YOUR INSTRUCTIONS — Print exactly the lines below between the line containing "Retrieve the geolocation" and the line containing "unauthorized accesses , data leakage , etc", counting both of those lines. Leave pictures out.

Dataset entries:
========
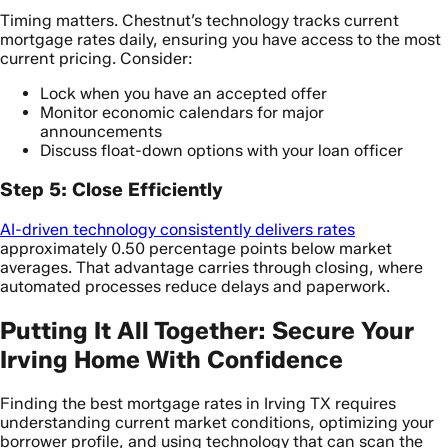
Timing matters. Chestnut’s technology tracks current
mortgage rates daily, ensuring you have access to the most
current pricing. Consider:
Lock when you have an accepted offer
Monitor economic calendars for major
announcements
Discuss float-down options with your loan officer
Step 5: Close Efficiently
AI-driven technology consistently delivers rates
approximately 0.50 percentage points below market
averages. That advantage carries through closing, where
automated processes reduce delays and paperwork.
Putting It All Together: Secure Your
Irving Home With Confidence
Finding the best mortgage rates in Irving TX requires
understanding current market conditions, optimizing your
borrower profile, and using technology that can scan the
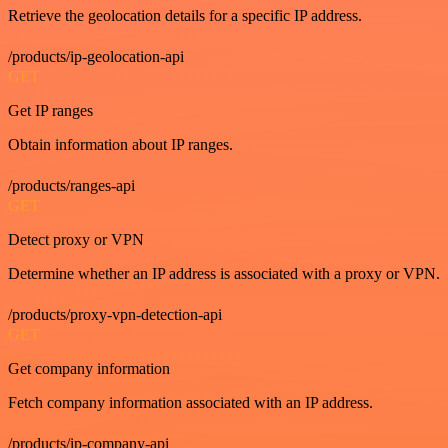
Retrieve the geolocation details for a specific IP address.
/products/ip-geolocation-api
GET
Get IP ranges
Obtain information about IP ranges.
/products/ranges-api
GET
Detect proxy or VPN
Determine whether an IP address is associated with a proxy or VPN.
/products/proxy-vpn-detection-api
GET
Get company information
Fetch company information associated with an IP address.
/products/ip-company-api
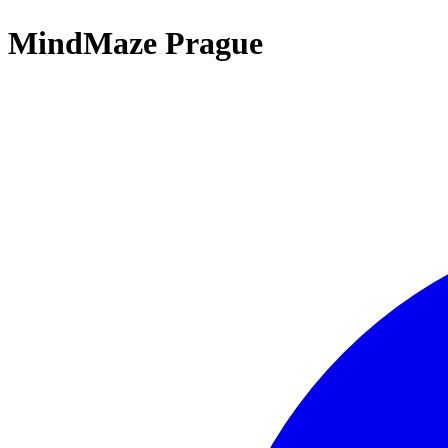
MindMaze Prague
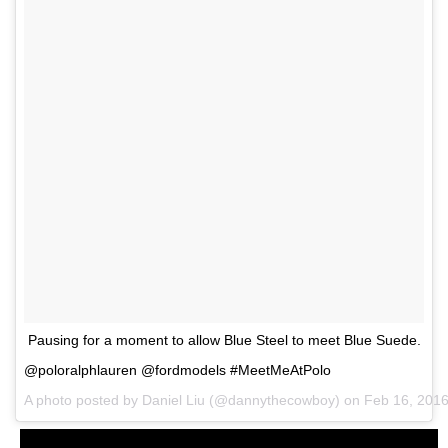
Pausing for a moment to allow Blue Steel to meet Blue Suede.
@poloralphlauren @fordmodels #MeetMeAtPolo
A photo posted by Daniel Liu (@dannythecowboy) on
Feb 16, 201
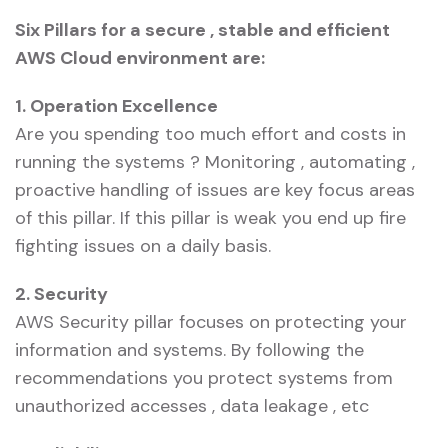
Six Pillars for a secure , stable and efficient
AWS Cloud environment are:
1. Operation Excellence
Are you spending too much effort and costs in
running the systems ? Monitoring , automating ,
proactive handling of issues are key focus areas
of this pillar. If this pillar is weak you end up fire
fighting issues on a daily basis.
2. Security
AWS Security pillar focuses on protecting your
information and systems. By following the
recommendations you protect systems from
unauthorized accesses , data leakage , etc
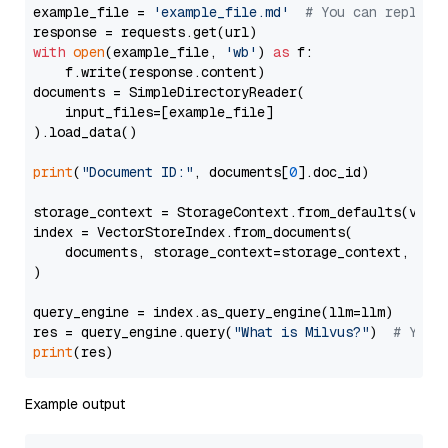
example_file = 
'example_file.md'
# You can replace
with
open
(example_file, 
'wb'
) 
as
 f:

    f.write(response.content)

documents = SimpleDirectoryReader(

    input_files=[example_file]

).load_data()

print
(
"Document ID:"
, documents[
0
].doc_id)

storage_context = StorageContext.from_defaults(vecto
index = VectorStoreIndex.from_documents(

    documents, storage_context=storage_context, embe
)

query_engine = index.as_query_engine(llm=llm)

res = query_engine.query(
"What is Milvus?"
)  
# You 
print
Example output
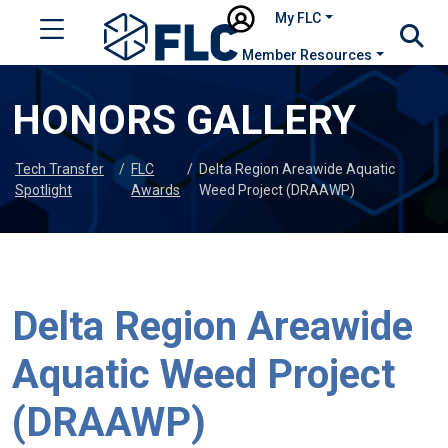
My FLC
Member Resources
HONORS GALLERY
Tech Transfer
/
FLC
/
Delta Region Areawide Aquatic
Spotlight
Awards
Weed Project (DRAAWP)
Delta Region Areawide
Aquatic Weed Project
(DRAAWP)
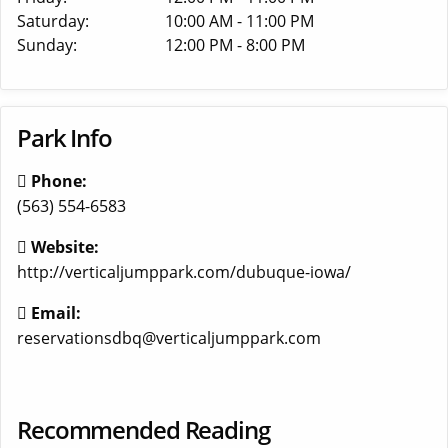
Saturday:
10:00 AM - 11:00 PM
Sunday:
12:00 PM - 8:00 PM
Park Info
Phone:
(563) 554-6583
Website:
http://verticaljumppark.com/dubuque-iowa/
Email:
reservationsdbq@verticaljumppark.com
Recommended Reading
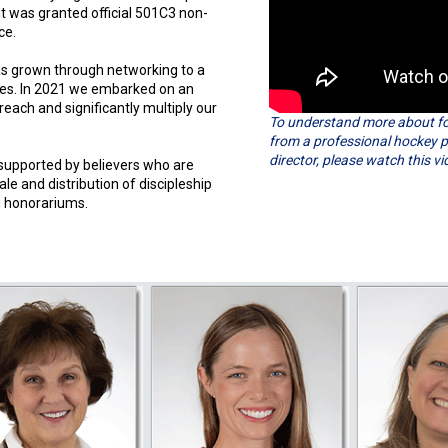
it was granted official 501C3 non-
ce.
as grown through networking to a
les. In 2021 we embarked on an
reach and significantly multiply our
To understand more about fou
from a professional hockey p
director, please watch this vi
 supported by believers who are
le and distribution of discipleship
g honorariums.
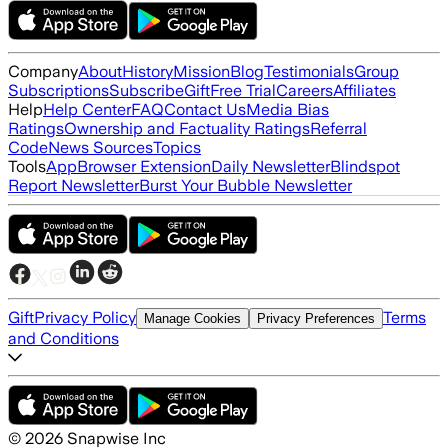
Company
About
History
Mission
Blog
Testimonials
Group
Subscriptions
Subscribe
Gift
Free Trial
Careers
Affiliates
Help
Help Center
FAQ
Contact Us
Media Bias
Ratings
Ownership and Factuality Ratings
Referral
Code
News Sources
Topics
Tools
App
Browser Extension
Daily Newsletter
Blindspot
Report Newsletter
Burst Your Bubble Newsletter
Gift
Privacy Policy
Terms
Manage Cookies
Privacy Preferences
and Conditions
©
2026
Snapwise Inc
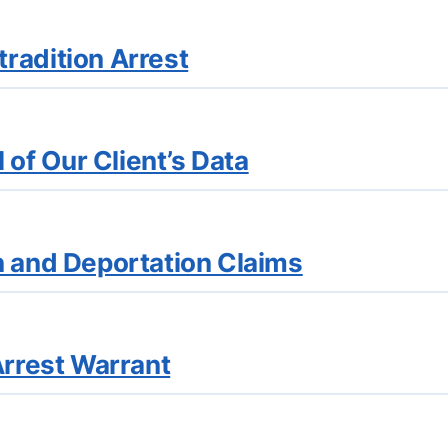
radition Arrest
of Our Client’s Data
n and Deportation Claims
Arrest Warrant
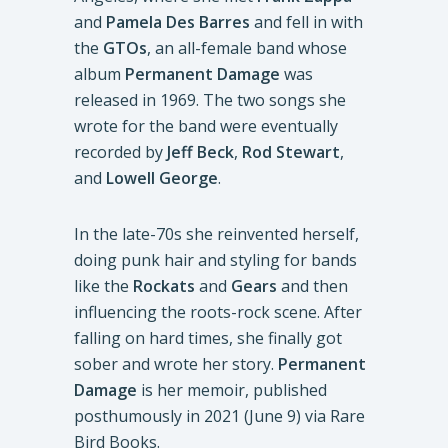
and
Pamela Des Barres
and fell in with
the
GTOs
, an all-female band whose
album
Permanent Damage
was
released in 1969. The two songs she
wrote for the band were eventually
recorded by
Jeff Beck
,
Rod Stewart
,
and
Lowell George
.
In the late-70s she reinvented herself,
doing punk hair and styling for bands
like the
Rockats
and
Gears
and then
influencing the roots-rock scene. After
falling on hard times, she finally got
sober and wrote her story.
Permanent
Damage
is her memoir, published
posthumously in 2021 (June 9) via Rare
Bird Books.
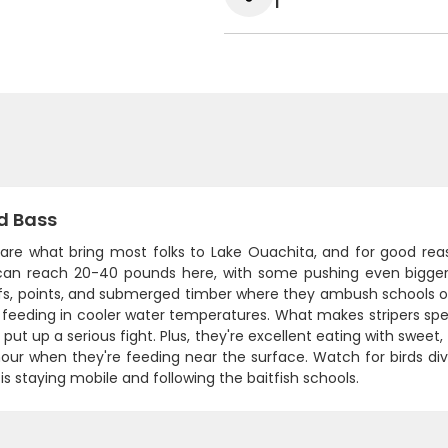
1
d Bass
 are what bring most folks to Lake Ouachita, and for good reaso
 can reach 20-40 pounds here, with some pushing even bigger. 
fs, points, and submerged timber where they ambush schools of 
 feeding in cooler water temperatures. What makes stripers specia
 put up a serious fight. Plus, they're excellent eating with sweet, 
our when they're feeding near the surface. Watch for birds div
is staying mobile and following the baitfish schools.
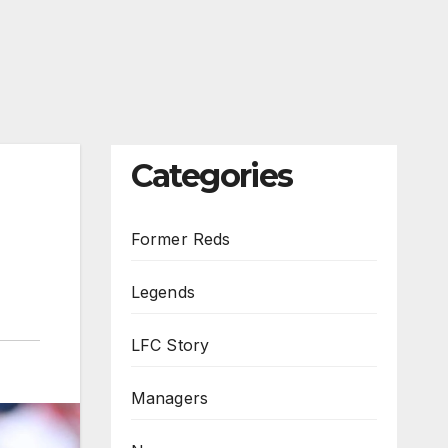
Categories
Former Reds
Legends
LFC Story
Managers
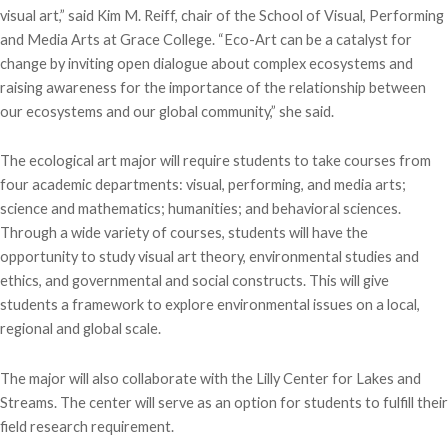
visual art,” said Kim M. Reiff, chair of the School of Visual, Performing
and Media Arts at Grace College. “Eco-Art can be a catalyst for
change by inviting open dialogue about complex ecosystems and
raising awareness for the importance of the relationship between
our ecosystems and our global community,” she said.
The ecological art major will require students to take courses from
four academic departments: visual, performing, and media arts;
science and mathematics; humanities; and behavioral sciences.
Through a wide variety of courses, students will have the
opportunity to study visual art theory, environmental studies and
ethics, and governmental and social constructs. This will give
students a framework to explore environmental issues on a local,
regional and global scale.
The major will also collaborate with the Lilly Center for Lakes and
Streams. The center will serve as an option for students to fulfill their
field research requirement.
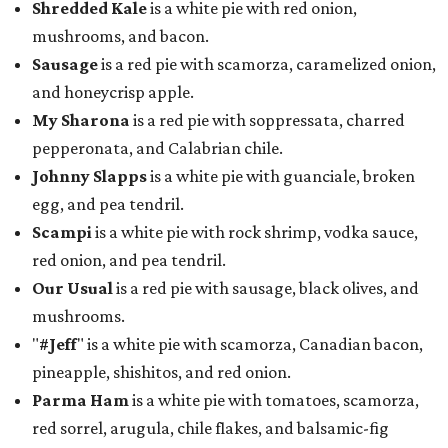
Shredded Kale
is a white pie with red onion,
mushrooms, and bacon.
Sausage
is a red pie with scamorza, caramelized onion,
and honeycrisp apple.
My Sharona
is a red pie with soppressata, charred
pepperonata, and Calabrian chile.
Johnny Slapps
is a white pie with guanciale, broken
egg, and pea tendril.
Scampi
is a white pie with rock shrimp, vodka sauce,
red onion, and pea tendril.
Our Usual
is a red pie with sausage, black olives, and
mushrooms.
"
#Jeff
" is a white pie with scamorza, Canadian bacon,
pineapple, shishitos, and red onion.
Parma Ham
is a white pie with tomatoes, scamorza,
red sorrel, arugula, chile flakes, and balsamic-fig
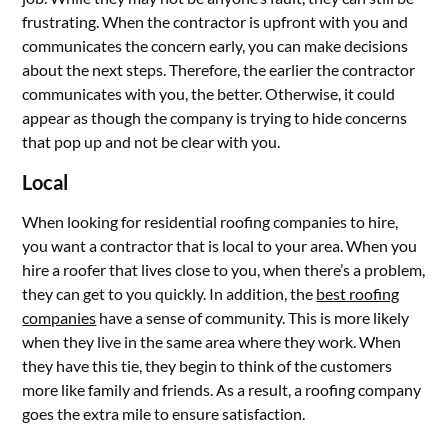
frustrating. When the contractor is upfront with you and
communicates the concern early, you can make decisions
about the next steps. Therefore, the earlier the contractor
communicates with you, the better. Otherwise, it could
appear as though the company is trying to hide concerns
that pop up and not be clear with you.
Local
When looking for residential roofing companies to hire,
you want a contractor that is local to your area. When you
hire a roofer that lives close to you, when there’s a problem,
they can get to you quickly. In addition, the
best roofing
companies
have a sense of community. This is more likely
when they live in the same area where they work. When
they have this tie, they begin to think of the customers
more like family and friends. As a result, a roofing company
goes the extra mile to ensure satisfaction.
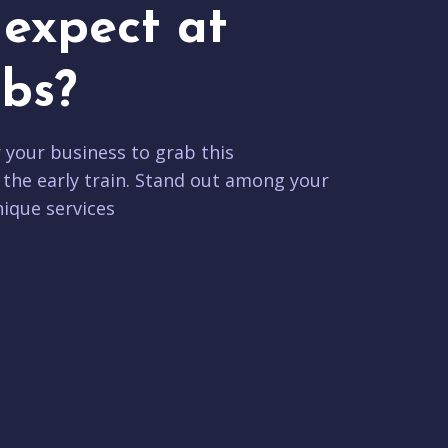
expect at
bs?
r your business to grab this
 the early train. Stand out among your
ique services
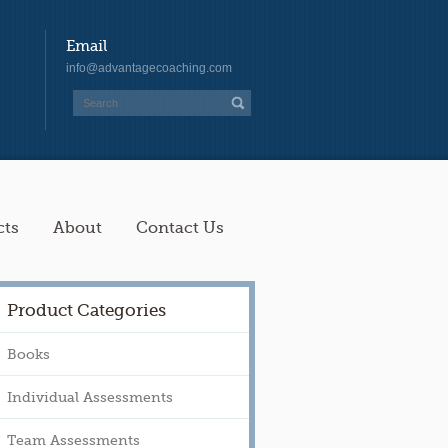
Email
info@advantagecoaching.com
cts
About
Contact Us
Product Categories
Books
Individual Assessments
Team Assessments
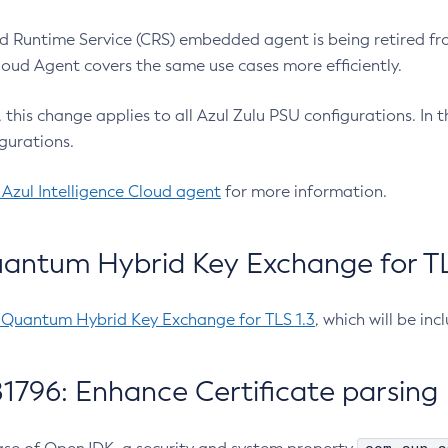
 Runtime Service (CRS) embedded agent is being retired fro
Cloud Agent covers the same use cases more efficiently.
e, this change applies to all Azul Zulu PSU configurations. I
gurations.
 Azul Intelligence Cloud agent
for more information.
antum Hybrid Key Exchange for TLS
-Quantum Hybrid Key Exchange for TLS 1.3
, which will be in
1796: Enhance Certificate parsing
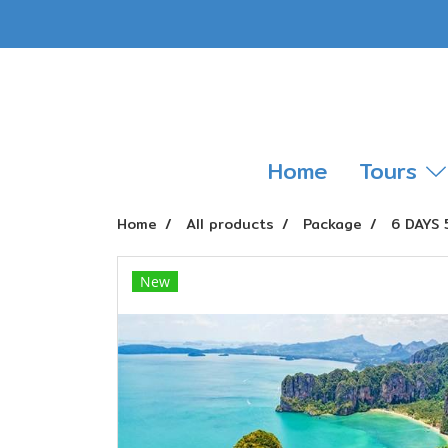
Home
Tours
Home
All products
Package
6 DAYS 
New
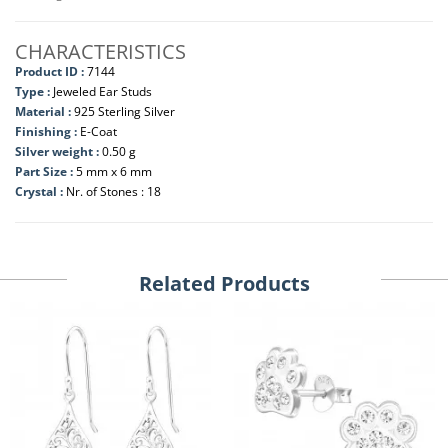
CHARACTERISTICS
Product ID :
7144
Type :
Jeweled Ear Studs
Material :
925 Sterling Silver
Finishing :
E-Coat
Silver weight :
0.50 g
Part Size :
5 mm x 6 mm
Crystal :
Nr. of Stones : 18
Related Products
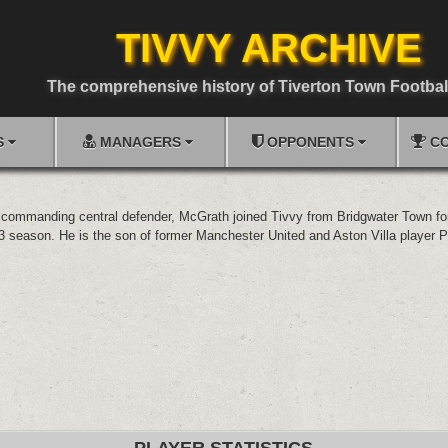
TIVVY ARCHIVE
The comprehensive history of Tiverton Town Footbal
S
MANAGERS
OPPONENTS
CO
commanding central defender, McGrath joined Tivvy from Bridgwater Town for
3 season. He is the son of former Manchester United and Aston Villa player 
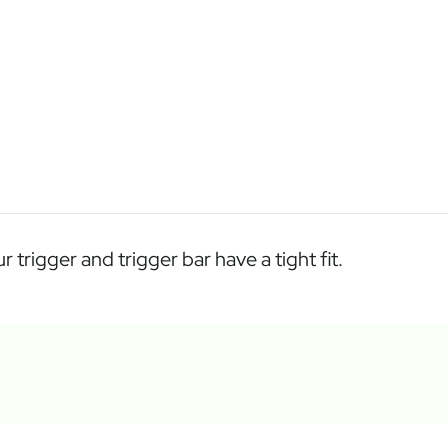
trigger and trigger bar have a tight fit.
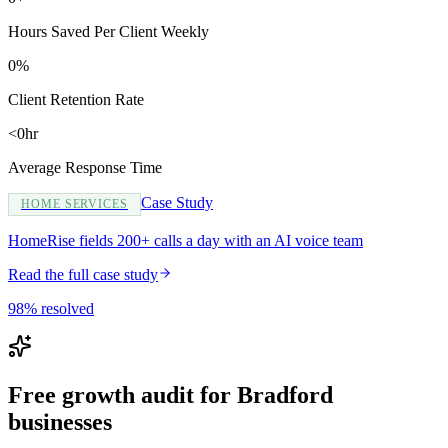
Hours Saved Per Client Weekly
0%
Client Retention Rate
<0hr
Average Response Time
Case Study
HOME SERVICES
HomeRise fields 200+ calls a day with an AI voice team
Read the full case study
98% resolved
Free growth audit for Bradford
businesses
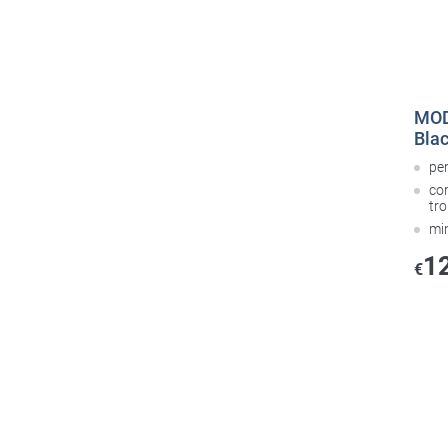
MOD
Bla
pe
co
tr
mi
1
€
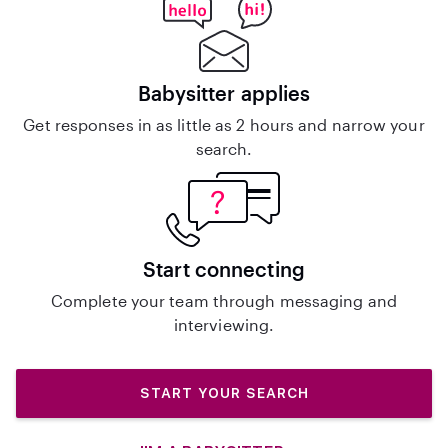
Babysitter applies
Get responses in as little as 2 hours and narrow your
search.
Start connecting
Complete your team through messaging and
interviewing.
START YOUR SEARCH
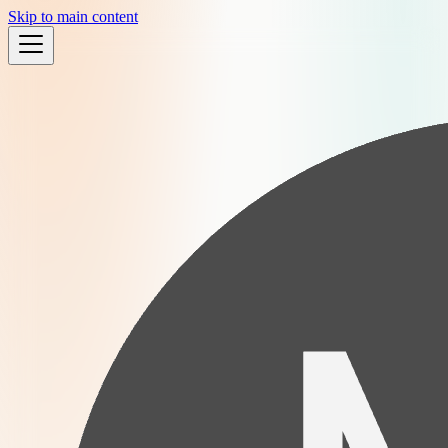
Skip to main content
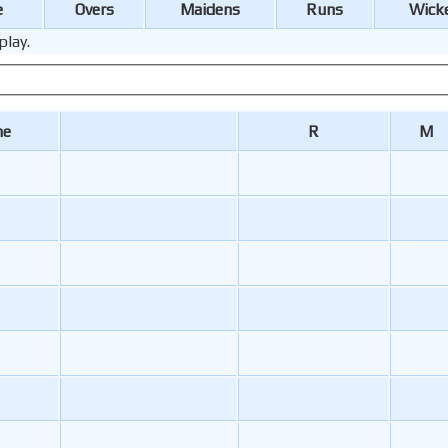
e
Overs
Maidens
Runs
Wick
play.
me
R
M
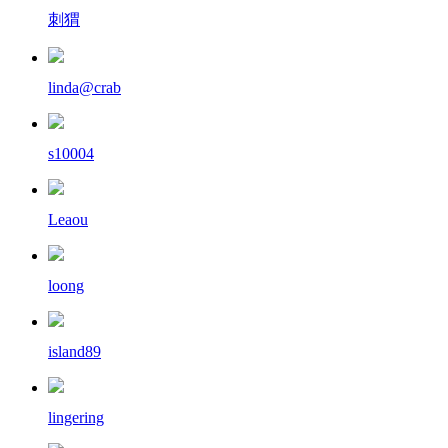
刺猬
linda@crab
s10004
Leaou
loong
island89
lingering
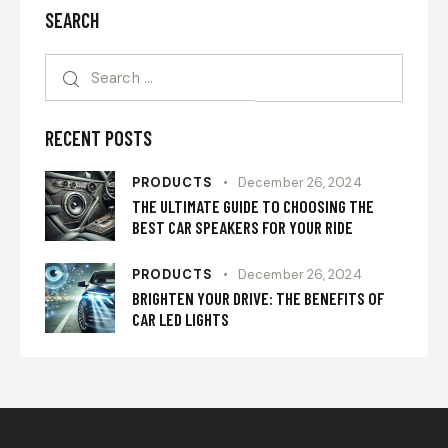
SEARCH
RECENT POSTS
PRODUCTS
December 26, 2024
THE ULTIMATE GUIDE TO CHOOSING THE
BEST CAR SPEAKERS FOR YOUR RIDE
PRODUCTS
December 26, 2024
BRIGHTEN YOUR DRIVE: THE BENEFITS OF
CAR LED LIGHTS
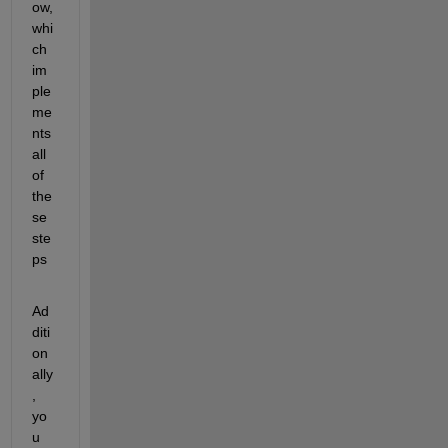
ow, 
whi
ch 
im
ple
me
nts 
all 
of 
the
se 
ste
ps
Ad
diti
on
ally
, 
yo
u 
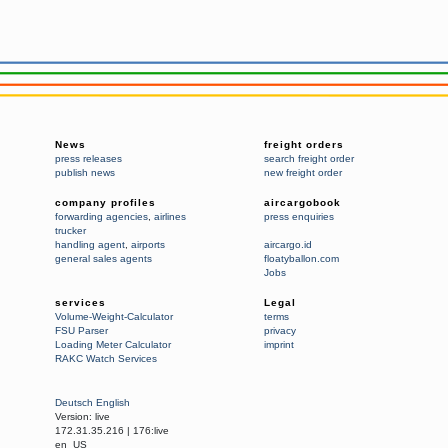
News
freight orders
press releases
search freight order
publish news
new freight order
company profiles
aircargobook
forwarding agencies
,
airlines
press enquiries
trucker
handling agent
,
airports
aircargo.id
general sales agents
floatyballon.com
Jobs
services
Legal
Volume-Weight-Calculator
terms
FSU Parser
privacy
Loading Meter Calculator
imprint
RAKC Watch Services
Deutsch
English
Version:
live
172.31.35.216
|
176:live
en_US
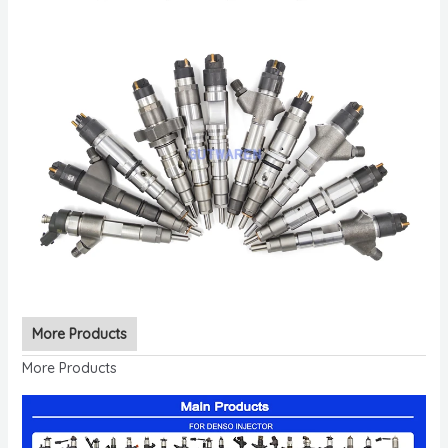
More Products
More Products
========
RESULT BELOW —
Retrieve the geolocation details for a specific IP address.
/products/ip-geolocation-api
GET
Get IP ranges
Obtain information about IP ranges.
/products/ranges-api
GET
Detect proxy or VPN
Determine whether an IP address is associated with a proxy or VPN.
/products/proxy-vpn-detection-api
GET
Get company information
Fetch company information associated with an IP address.
/products/ip-company-api
MindMaze Prague
Pausing for a moment to allow Blue Steel to meet Blue Suede.
@poloralphlauren @fordmodels #MeetMeAtPolo
A photo posted by Daniel Liu (@dannythecowboy) on
Feb 16, 201
Six Pillars for a secure , stable and efficient
AWS Cloud environment are:
1. Operation Excellence
Are you spending too much effort and costs in
running the systems ? Monitoring , automating ,
proactive handling of issues are key focus areas
of this pillar. If this pillar is weak you end up fire
fighting issues on a daily basis.
2. Security
AWS Security pillar focuses on protecting your
information and systems. By following the
recommendations you protect systems from
unauthorized accesses , data leakage , etc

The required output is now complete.